For us, one of the main factors of success has been to develop the organization so that each team member can contribute to develop our organization through daily work with Gyaw Gyaw and still be part of the village and fulfill their requirements at home. First family, then Gyaw Gyaw, then your neighbor is our overall rule within the team. The challenge has been communication and planning.
As former soldiers, the team members are used to taking orders and not question it and within civil jobs in our area, this hierarchy is continued. One boss gives orders that the rest follow. Unlike in the army, you just leave if you do not agree in a day labor job. To create a foundation where it is expected, safe and valued for everyone to raise their opinions, are of course not done in a day.
With no egalitarian work experience, the language and understanding of what it meant to have equal rights and to be heard as part of a team, was not present among my colleagues. Our first contracts were therefor to statue that disagreeing was ok, that there was no need to leave because of different opinions, that it actually could lead to better solutions if more people were heard.

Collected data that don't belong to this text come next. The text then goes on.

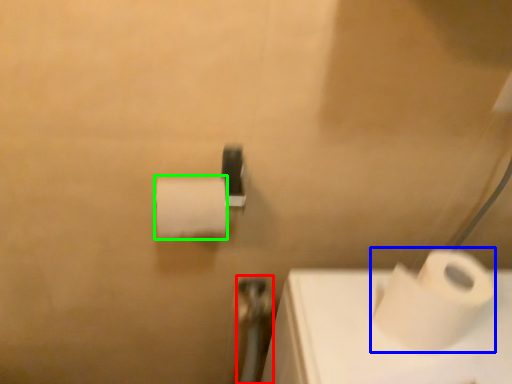 Question: Estimate the real-world distances between objects in this image. Which object is closer to shower (highlighted by a red box), toilet paper (highlighted by a blue box) or toilet paper (highlighted by a green box)?

Choices:
 (A) toilet paper
 (B) toilet paper

Answer: (B) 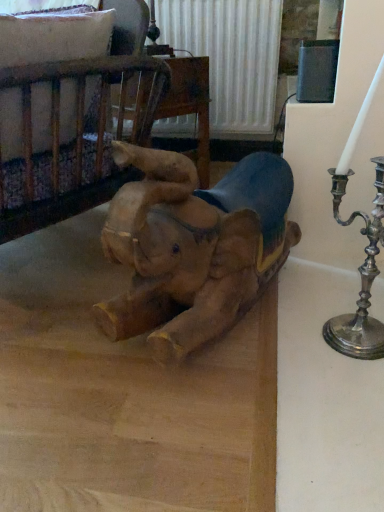 What are the coordinates of `free space that is to the left of wooden elephant at center` in the screenshot? It's located at (63, 312). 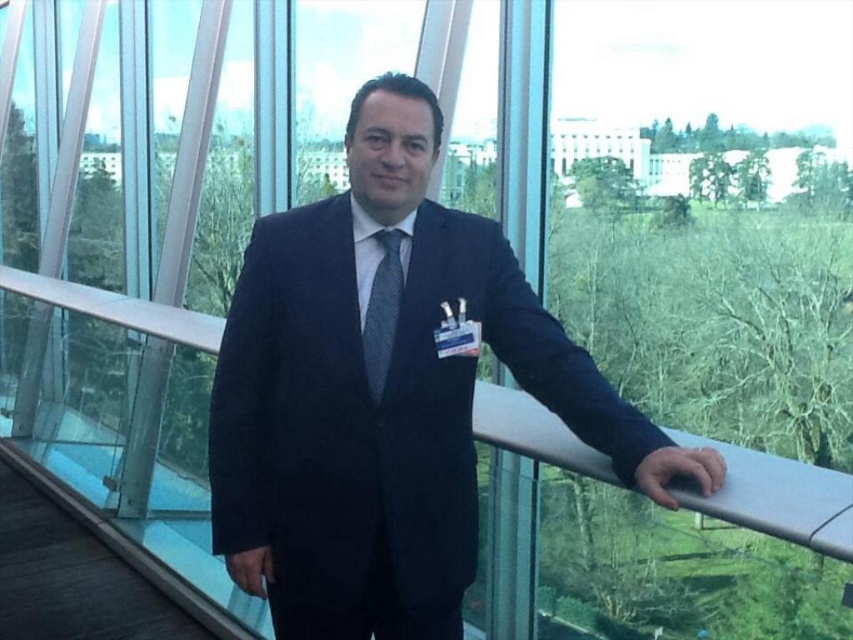 Question: Among these objects, which one is nearest to the camera?

Choices:
 (A) matte gray tie at center
 (B) navy blue suit at center

Answer: (B)

Question: Is navy blue suit at center positioned before matte gray tie at center?

Choices:
 (A) no
 (B) yes

Answer: (B)

Question: Which object appears farthest from the camera in this image?

Choices:
 (A) matte gray tie at center
 (B) navy blue suit at center

Answer: (A)

Question: Does navy blue suit at center appear over matte gray tie at center?

Choices:
 (A) no
 (B) yes

Answer: (A)

Question: Is the position of navy blue suit at center more distant than that of matte gray tie at center?

Choices:
 (A) yes
 (B) no

Answer: (B) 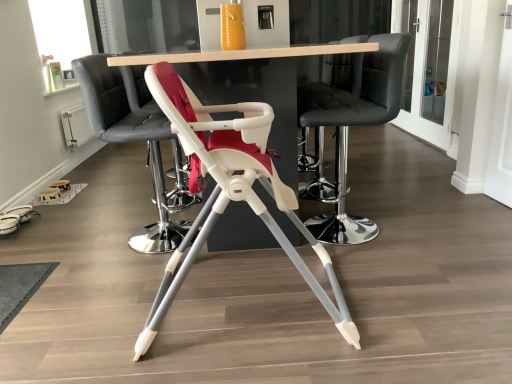 At what (x,y) coordinates should I click in order to perform the action: click on spots to the right of black leather bar stool at center, arranged as the 3th chair when viewed from the back. Please return your answer as a coordinate pair (x, y). Looking at the image, I should click on (428, 223). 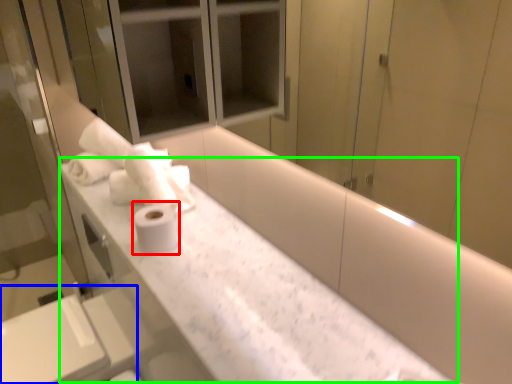 Question: Which object is positioned closest to toilet paper (highlighted by a red box)? Select from sink (highlighted by a blue box) and counter (highlighted by a green box).

Choices:
 (A) sink
 (B) counter

Answer: (B) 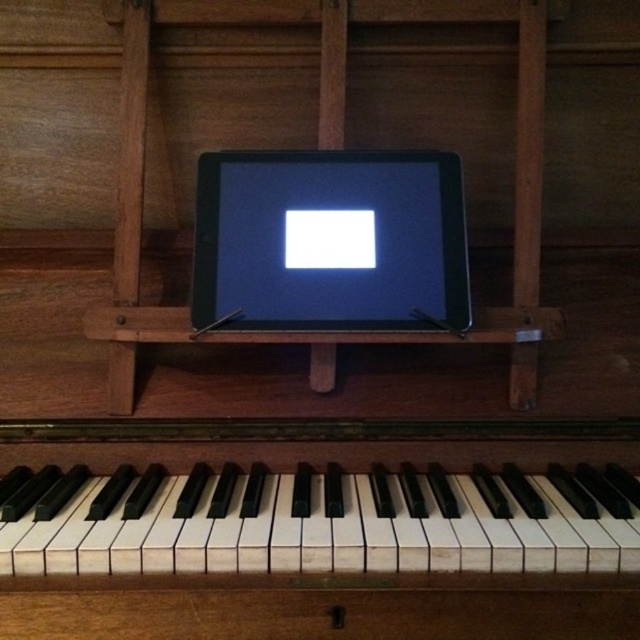 Question: Is white matte piano keys at center to the left of black glossy tablet at center from the viewer's perspective?

Choices:
 (A) no
 (B) yes

Answer: (B)

Question: Among these points, which one is farthest from the camera?

Choices:
 (A) (349, 177)
 (B) (356, 442)

Answer: (B)

Question: Is white matte piano keys at center bigger than black glossy tablet at center?

Choices:
 (A) no
 (B) yes

Answer: (B)

Question: Does white matte piano keys at center have a greater width compared to black glossy tablet at center?

Choices:
 (A) yes
 (B) no

Answer: (A)

Question: Which object is closer to the camera taking this photo?

Choices:
 (A) white matte piano keys at center
 (B) black glossy tablet at center

Answer: (A)

Question: Which of the following is the farthest from the observer?

Choices:
 (A) (296, 189)
 (B) (538, 528)

Answer: (A) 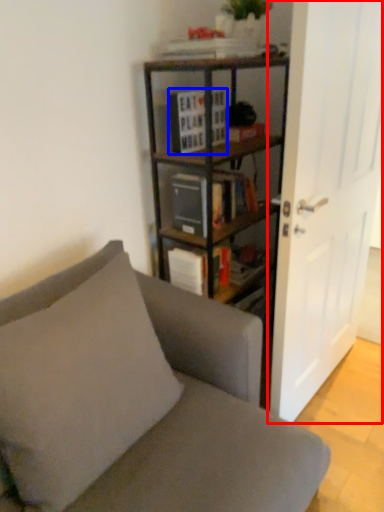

It has also been a challenge to divide between responsibilities and actual implementation. We tried for a while to divide salaries, so the ones with responsibilities got higher salaries. The result was that the person in charge made all the decisions as expected as a leader here, and then gave orders to the ones implementing it. The quality of the work went down since decisions were made by one person’s understanding alone, and the people implementing it had no ownership to the task.
Since 2012 we have therefor had equal pay for everyone, me, Line included, and it has been a major success. Maybe not for my personal pension opportunities in Norway, but for us as a team, I will assert that our equal pay has been the key factor for us developing from a clear hierarchical structure, as expected culturally in this area, to an egalitarian organization where everyone has different responsibilities, but still an equal role in the team.
It was not done in a day, and it has been two steps forward and one back, but it has progressed in the right direction. I will never forget the first time I got a phone call from the team where they called to have my opinion on something, only they were so into a discussion they forgot I was there and just hung up. To say I was proud does not halfway cover it!
We still have a long way to go, but with architect Jae-Young Lee now included in the team, an open-minded understanding of educated foreigners as equals, are getting better implemented. With Daniel Evensen as a connected architect, also designing together with the team, our work has been further lifted.